His dislike of this compact, twisting ribbon of a track is well known and if an upset were to happen in this series then yesterday should have been the moment. Instead only his Ducati team-mate Troy Corser seized the occasion and the Australian rider's spirited push in the first race presented a captivating duel of the famous scarlet motorcycles.
First, however, there was to be a surprise, Fogarty's imperious capture of pole position an ominous signal of intent to his championship rivals. Having doled out a psychological drubbing on Saturday by seizing pole position, Fogarty reached the first corner of the opening race in fourth place, but moved to within striking distance of Corser's rear wheel by the sixth lap. By the end of the next lap he was in front, stealing the inside line at an acute hairpin and holding his nerve to force Corser wide.
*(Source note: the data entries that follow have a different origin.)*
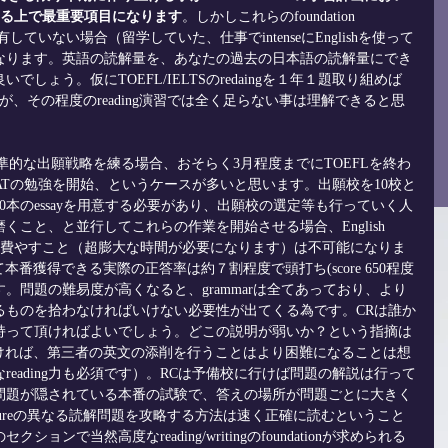
略をする上で最重要項目になります
。しかしこれらのfoundation 
undを所有していない場合（留学していた、仕事でintenseにEnglishを使って
なります。英語の読解量を、あなたの過去の日本語の読解量にでき
しょう。仮にTOEFL/IELTSのredaingを１年１題取り組めば
が、その程度のreading演習では全く足らない事は理解できると思
準的な出願戦略を練る場合、おそらく3月程度までにTOEFLを終わ
ATの勉強を開始、というケースが多いと思います。出願校を10校と
0本のessayを用意する必要があり、出願校の選定等も行っていく人
を磨くこと、と並行してこれらの作業を開始させる場合、English 
に時間を費やすこと（超膨大な時間が必要になります）は不可能になりま
れて本番獲得できる実際の正答率は約７割程度で頭打ち(score 650程度
。問題の難易度が高くなると、grammarは全てあっており、より
るものを拾わなければいけない必要性が出てくる為です。CRは誰か
持って頂ければよいでしょう。どこの説明が弱いか？という指摘は
書けなければ、第三者の英文の添削を行うことはより困難になることは想
eading力も必須です）。RCは予備校に行けば問題の解説は行って
問題が隠されている本番の試験で、答えの場所が問題ごとに大きく
ructureの異なる読解問題を攻略する方法は速く正確に読むということ
ンで当然高度なreading/writingのfoundationが求められる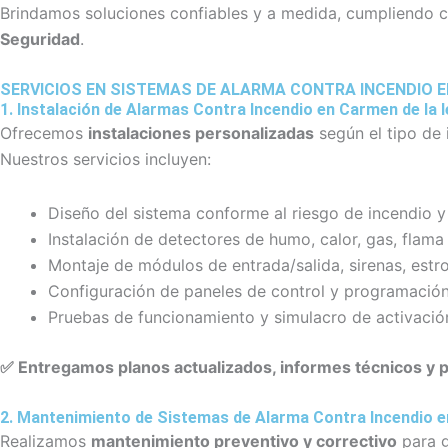
Brindamos soluciones confiables y a medida, cumpliendo 
Seguridad
.
SERVICIOS EN SISTEMAS DE ALARMA CONTRA INCENDIO 
1. Instalación de Alarmas Contra Incendio en Carmen de la 
Ofrecemos
instalaciones personalizadas
según el tipo de 
Nuestros servicios incluyen:
Diseño del sistema conforme al riesgo de incendio y
Instalación de detectores de humo, calor, gas, flama
Montaje de módulos de entrada/salida, sirenas, estr
Configuración de paneles de control y programación
Pruebas de funcionamiento y simulacro de activació
✅
Entregamos planos actualizados, informes técnicos y 
2. Mantenimiento de Sistemas de Alarma Contra Incendio e
Realizamos
mantenimiento preventivo y correctivo
para g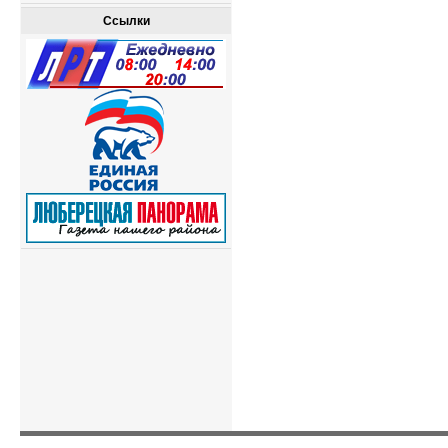
Ссылки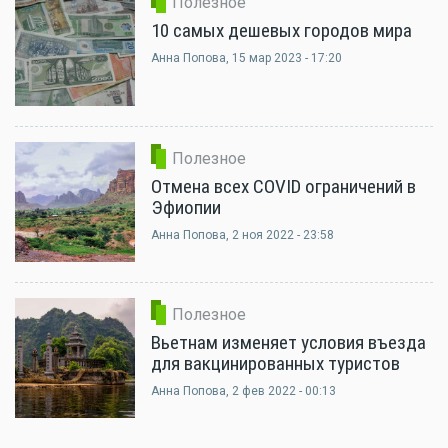
Полезное
10 самых дешевых городов мира
Анна Попова
, 15 мар 2023 - 17:20
Полезное
Отмена всех COVID ограничений в
Эфиопии
Анна Попова
, 2 ноя 2022 - 23:58
Полезное
Вьетнам изменяет условия въезда
для вакцинированных туристов
Анна Попова
, 2 фев 2022 - 00:13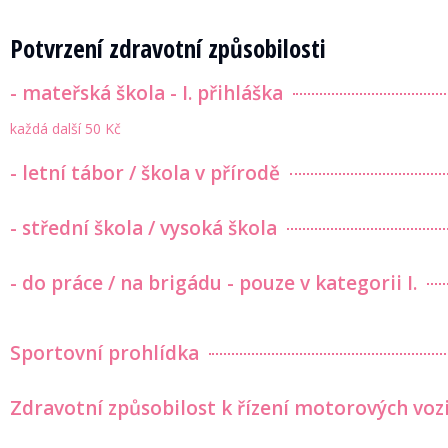
Potvrzení zdravotní způsobilosti
- mateřská škola - I. přihláška
každá další 50 Kč
- letní tábor / škola v přírodě
- střední škola / vysoká škola
- do práce / na brigádu - pouze v kategorii I.
Sportovní prohlídka
Zdravotní způsobilost k řízení motorových voz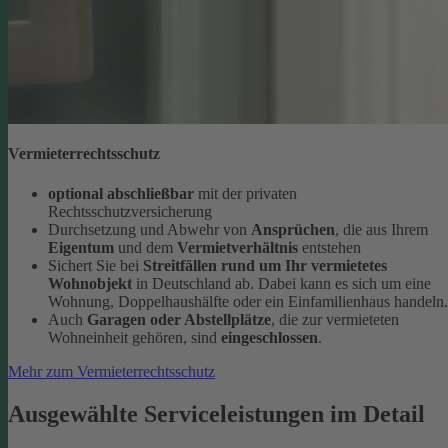
Vermieterrechtsschutz
optional abschließbar
mit der privaten
Rechtsschutzversicherung
Durchsetzung und Abwehr von
Ansprüchen
, die aus Ihrem
Eigentum
und dem
Vermietverhältnis
entstehen
Sichert Sie bei
Streitfällen rund um Ihr vermietetes
Wohnobjekt
in Deutschland ab. Dabei kann es sich um eine
Wohnung, Doppelhaushälfte oder ein Einfamilienhaus handeln.
Auch
Garagen oder Abstellplätze
, die zur vermieteten
Wohneinheit gehören, sind
eingeschlossen
.
Mehr zum Vermieterrechtsschutz
Ausgewählte Serviceleistungen im Detail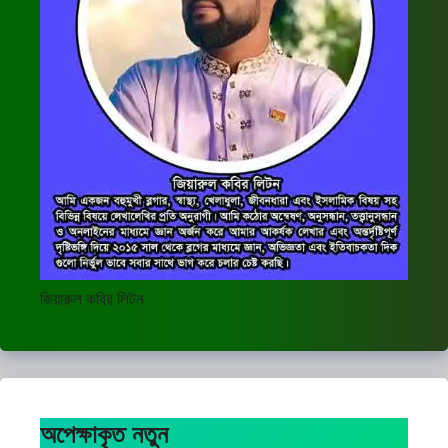
জিয়ারুল কবির লিটন
অপেক্ষাকৃত নতুন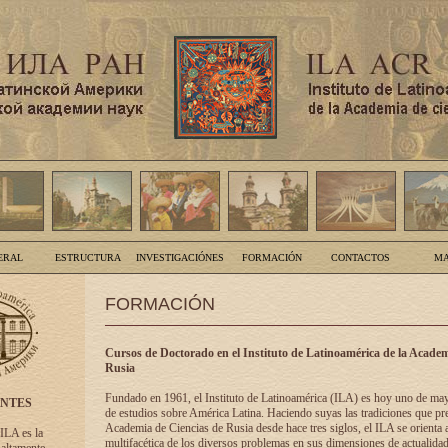
ERAL
ESTRUCTURA
INVESTIGACIÓNES
FORMACIÓN
CONTACTOS
MA
FORMACIÓN
Cursos de Doctorado en el Instituto de Latinoamérica de la Academ
Rusia
Fundado en 1961, el Instituto de Latinoamérica (ILA) es hoy uno de ma
ENTES
de estudios sobre América Latina. Haciendo suyas las tradiciones que pre
Academia de Ciencias de Rusia desde hace tres siglos, el ILA se orienta a
 ILA es la
multifacética de los diversos problemas en sus dimensiones de actualidad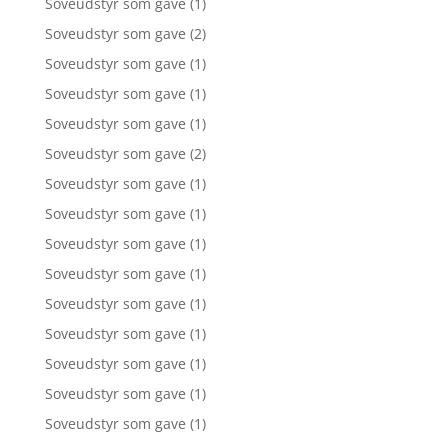
Soveudstyr som gave
(1)
Soveudstyr som gave
(2)
Soveudstyr som gave
(1)
Soveudstyr som gave
(1)
Soveudstyr som gave
(1)
Soveudstyr som gave
(2)
Soveudstyr som gave
(1)
Soveudstyr som gave
(1)
Soveudstyr som gave
(1)
Soveudstyr som gave
(1)
Soveudstyr som gave
(1)
Soveudstyr som gave
(1)
Soveudstyr som gave
(1)
Soveudstyr som gave
(1)
Soveudstyr som gave
(1)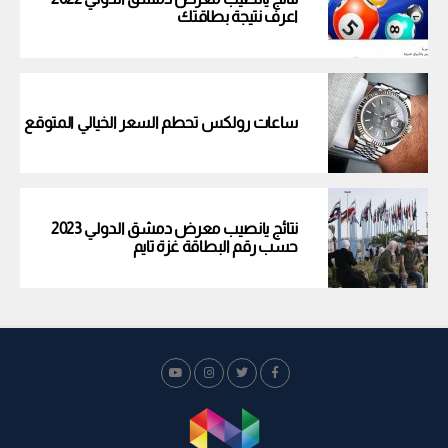
اعرف نتيجة بطاقتك
ساعات رولكس تحطم السعر الخيالي المتوقع
نتائج يانصيب معرض دمشق الدولي 2023
حسب رقم البطاقة غزة تايم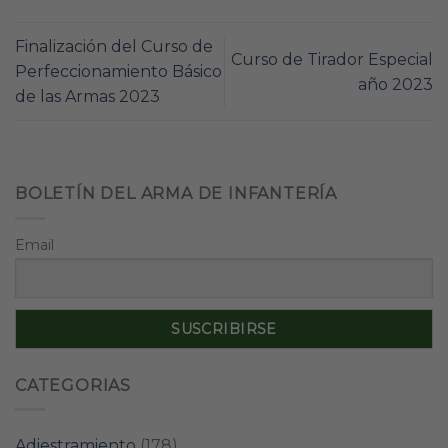
Finalización del Curso de
Curso de Tirador Especial
Perfeccionamiento Básico
año 2023
de las Armas 2023
BOLETÍN DEL ARMA DE INFANTERÍA
Email
CATEGORIAS
Adiestramiento
(178)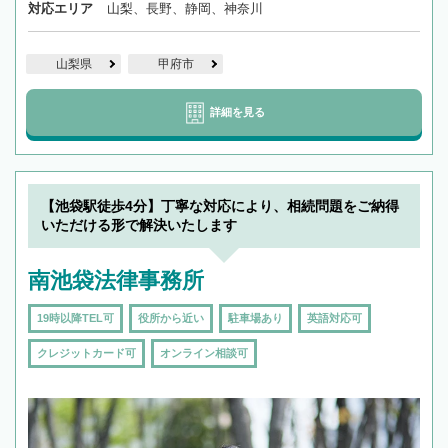
対応エリア
山梨、長野、静岡、神奈川
山梨県
甲府市
詳細を見る
【池袋駅徒歩4分】丁寧な対応により、相続問題をご納得
いただける形で解決いたします
南池袋法律事務所
19時以降TEL可
役所から近い
駐車場あり
英語対応可
クレジットカード可
オンライン相談可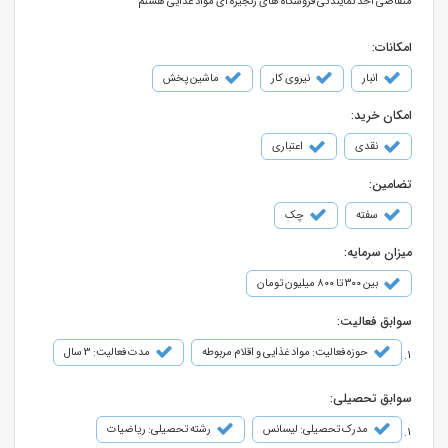
متقاضی اخذ نمایندگی فروشگاه های زنجیره ای مواد غذایی هستم
امکانات:
انبار
نیروی کار
ماشین پخش
امکان خرید:
نقدی
اعتباری
تضامین:
سفته
چک
میزان سرمایه:
بین ۳۰۰ تا ۸۰۰ میلیون تومان
سوابق فعالیت:
حوزه فعالیت: مواد غذایی و اقلام مربوطه
مدت فعالیت: 3 سال
سوابق تحصیلی:
مدرک تحصیلی: لیسانس
رشته تحصیلی: ریاضیات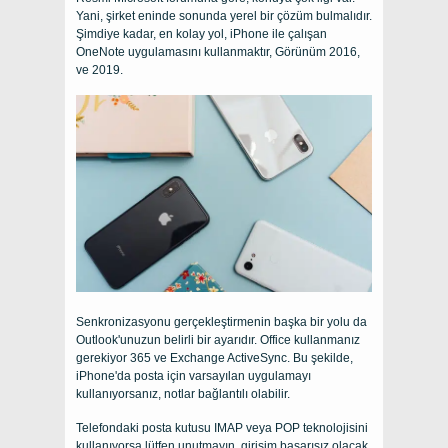
Yani, şirket eninde sonunda yerel bir çözüm bulmalıdır.
Şimdiye kadar, en kolay yol, iPhone ile çalışan
OneNote uygulamasını kullanmaktır, Görünüm 2016,
ve 2019.
Senkronizasyonu gerçekleştirmenin başka bir yolu da
Outlook'unuzun belirli bir ayarıdır. Office kullanmanız
gerekiyor 365 ve Exchange ActiveSync. Bu şekilde,
iPhone'da posta için varsayılan uygulamayı
kullanıyorsanız, notlar bağlantılı olabilir.
Telefondaki posta kutusu IMAP veya POP teknolojisini
kullanıyorsa lütfen unutmayın, girişim başarısız olacak.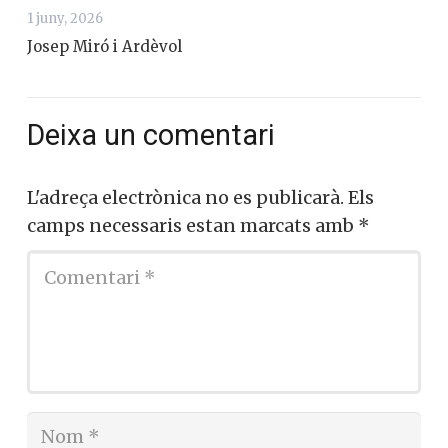
1 juny, 2026
Josep Miró i Ardèvol
Deixa un comentari
L'adreça electrònica no es publicarà.
Els
camps necessaris estan marcats amb
*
In the overbearing heat, tyre wear is rapid and, with his bike constantly bucking beneath him, as it jumped out of Fogarty had to summon all his reserves to resist Corser. On the final lap the two machines were running in parallel, but the bike bearing the No 1 on its nose cone edged fractionally in front before bursting over the finishing line. Pandemonium erupted in the pits and in the stands.
"If I can win on circuits I don't like that can only mean good things on circuits I do like," Fogarty said. "It was a hard race."
The damage to his rival's confidence was now complete, the message abundantly clear: I can even beat you on tracks I despise. And he was as good as his word in the second race. Brushing aside the flickering challenge of Noriyuki Haga, Fogarty charged to the front and proceeded to build an unassailable lead, the faults in his Ducati now remedied. Only Corser could stay with him, albeit briefly, but the meeting and the points were Fogarty's.
As if to hammer the point already clear to the rest of the field he said: "We fixed all the problems of the first race and I just cruised round. It was easy really."
Fogarty does not like the next venue either, California's Laguna Seca, but on this form he is unstoppable.
n Alex Criville, the Spanish rider injured in Saturday's 500cc Dutch Grand Prix, has been given the go-ahead to compete at Donington Park on Sunday.
The Honda rider holds a 35-point lead over America's Kenny Roberts in the championship but his hopes of extending that advantage ended when he crashed out at Assen on the fifth lap.
Criville hurt his left thigh in the high-speed tumble but doctor Javier Mir confirmed he should be fit to compete in round eight of the title race, the British Grand Prix, "subject to his ability to recuperate in time".
Since the accident Criville has undergone an intensive course of physiotherapy and his doctor is hopeful of seeing rapid progress in the next couple of days.